START Given records
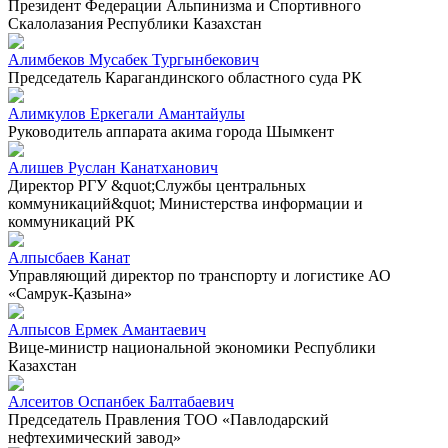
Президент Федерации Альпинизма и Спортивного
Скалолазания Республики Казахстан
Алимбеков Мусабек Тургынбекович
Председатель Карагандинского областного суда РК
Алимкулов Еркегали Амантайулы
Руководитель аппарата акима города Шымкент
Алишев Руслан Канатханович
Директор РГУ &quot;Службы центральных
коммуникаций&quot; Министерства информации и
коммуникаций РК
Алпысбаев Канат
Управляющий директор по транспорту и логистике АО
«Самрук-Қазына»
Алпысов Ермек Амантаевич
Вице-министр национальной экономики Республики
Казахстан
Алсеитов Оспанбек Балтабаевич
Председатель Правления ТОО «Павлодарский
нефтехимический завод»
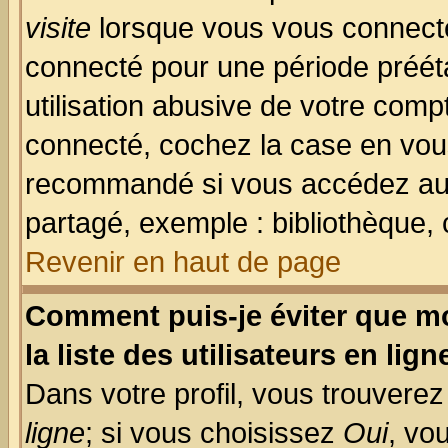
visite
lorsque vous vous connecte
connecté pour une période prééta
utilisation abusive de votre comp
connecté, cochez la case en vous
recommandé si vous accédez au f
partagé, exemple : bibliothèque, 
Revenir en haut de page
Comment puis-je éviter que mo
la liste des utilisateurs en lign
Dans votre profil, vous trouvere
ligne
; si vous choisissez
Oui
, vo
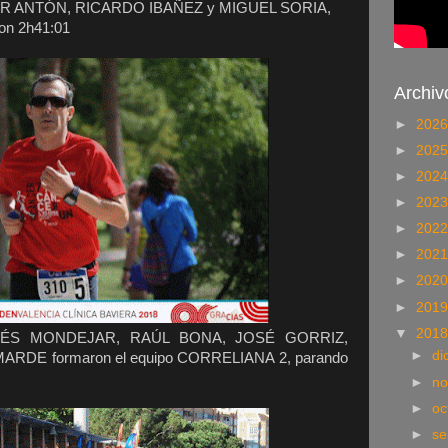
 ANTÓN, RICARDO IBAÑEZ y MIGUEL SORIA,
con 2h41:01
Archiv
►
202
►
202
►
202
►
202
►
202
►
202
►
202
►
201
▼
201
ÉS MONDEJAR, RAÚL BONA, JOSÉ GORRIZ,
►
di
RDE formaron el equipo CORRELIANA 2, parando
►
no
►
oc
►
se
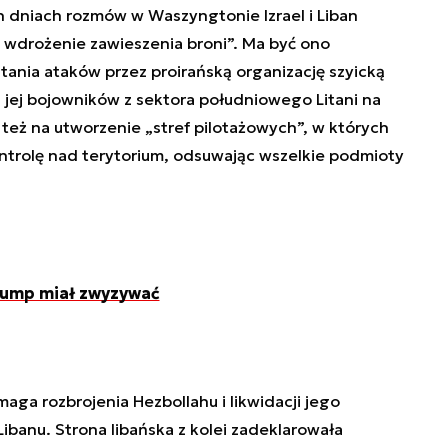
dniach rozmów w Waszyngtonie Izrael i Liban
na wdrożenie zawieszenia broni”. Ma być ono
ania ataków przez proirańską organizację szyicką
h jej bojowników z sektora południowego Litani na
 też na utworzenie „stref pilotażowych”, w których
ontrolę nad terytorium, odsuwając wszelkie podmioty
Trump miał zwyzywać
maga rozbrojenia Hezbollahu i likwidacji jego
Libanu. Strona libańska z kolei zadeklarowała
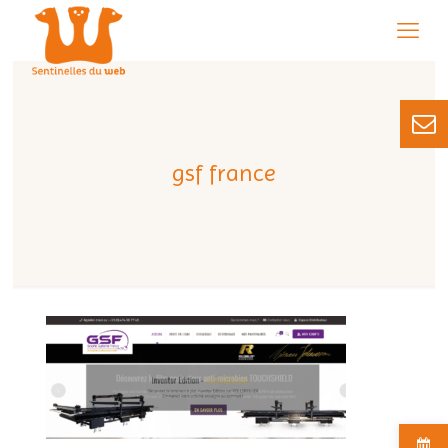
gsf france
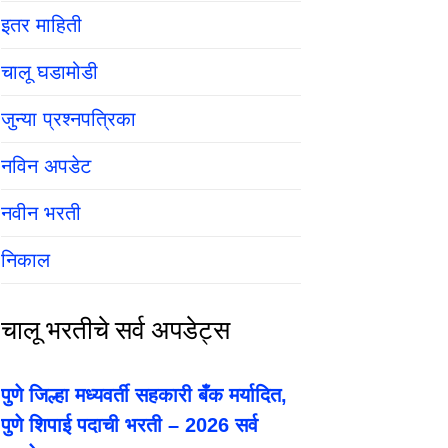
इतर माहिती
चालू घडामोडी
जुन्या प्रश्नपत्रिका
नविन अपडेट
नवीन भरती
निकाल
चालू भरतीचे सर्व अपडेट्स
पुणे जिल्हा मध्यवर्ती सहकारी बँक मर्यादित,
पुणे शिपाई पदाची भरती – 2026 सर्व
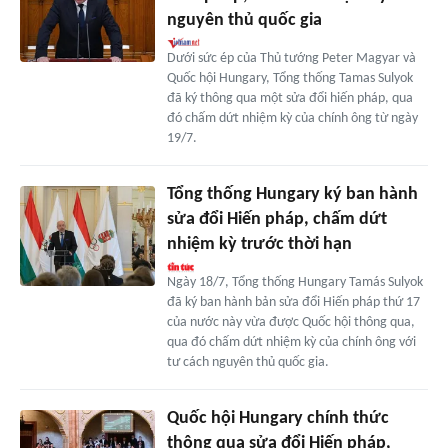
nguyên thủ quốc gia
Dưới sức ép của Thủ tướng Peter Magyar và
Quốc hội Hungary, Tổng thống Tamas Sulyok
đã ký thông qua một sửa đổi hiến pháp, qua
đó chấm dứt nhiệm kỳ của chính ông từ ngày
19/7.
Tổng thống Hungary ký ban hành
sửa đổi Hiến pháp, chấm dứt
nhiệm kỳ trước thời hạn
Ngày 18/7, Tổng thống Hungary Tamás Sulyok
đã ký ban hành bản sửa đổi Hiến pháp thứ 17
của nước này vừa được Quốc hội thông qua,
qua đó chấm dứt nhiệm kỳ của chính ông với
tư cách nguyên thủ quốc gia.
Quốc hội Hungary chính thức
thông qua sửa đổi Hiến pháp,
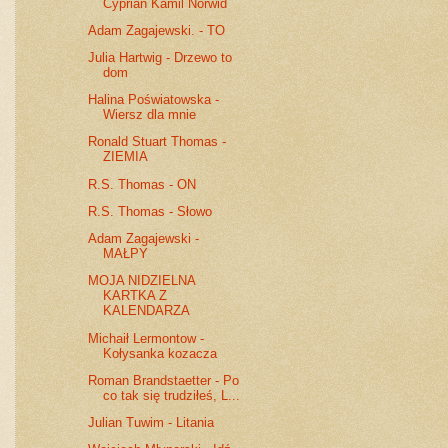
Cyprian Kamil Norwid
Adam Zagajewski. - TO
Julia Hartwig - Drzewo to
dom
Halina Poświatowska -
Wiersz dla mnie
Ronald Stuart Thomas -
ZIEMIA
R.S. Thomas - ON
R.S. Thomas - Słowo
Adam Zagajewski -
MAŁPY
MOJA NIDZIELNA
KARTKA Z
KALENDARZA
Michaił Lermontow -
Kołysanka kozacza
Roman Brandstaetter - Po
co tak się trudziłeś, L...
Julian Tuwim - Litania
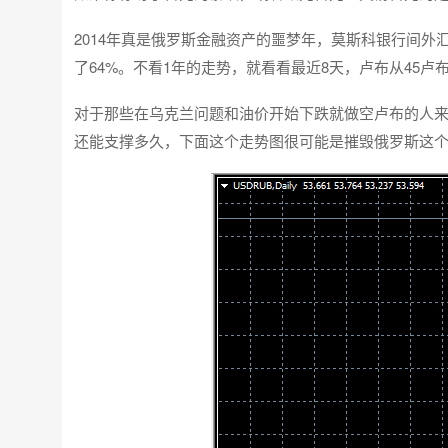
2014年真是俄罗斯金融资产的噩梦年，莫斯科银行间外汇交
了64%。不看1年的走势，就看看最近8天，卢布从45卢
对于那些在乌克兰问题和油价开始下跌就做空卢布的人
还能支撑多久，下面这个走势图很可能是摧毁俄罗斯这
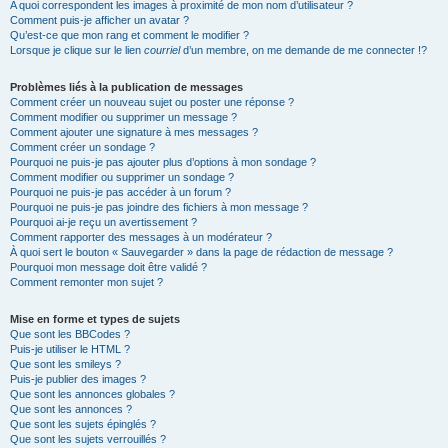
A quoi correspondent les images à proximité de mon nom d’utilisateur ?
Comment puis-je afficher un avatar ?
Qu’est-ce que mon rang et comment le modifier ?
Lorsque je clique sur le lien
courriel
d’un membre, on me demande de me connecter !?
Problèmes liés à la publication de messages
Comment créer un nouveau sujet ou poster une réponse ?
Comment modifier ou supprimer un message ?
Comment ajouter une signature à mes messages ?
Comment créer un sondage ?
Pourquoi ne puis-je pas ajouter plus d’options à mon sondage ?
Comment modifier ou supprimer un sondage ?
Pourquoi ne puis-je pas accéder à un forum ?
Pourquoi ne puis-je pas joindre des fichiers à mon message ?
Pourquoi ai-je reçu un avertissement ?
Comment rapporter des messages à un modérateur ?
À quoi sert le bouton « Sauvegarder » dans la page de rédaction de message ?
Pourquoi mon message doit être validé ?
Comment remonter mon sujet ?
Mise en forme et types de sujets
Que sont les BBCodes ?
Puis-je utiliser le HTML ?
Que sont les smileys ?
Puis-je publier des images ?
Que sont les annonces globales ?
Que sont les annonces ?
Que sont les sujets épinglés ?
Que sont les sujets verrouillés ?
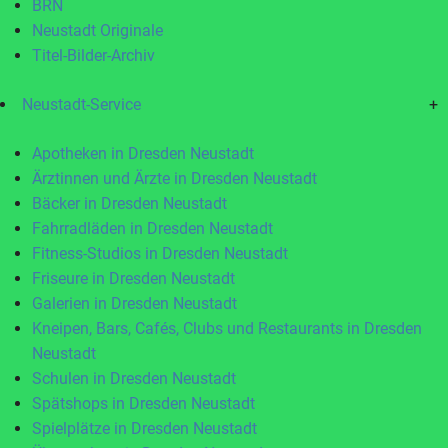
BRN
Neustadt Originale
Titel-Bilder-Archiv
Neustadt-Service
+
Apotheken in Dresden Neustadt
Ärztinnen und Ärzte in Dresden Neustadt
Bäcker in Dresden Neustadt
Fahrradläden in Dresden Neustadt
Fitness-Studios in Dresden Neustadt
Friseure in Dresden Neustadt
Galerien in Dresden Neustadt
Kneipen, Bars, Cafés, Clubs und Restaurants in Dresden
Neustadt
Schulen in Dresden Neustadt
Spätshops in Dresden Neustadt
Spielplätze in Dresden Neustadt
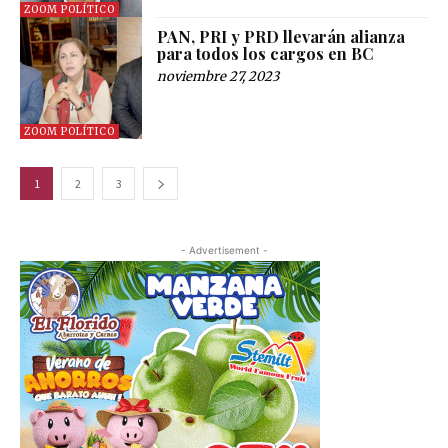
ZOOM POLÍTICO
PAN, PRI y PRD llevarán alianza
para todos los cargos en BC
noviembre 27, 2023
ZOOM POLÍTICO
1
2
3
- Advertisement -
END Given records
START Given records
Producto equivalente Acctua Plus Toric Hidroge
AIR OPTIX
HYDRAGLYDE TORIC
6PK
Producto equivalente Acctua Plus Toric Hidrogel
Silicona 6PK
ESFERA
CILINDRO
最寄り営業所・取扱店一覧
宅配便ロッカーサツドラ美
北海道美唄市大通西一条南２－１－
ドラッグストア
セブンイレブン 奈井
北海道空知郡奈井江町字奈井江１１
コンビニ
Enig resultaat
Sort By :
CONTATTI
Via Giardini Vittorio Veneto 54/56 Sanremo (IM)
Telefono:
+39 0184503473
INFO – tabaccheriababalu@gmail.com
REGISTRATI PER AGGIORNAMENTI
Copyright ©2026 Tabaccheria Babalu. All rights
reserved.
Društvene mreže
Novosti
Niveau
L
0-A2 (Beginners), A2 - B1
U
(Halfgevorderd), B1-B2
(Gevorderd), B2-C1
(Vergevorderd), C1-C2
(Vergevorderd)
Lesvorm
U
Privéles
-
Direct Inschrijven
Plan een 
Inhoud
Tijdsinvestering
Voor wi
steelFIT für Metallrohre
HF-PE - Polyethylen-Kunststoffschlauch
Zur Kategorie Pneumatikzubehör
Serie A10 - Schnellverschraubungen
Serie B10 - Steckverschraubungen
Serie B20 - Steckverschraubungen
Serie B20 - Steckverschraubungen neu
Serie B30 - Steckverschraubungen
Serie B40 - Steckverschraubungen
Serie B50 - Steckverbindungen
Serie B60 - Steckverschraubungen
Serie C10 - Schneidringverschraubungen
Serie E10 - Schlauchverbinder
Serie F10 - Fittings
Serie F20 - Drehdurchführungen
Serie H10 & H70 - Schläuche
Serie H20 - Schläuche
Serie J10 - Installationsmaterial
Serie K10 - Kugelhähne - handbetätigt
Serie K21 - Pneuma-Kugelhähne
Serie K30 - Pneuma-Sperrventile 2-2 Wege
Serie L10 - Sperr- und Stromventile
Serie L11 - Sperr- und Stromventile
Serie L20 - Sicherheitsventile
END Given records
• _Task_
Using the data above, tally the lines that contain the string "hành" and state only the result.

• _Solution below_
2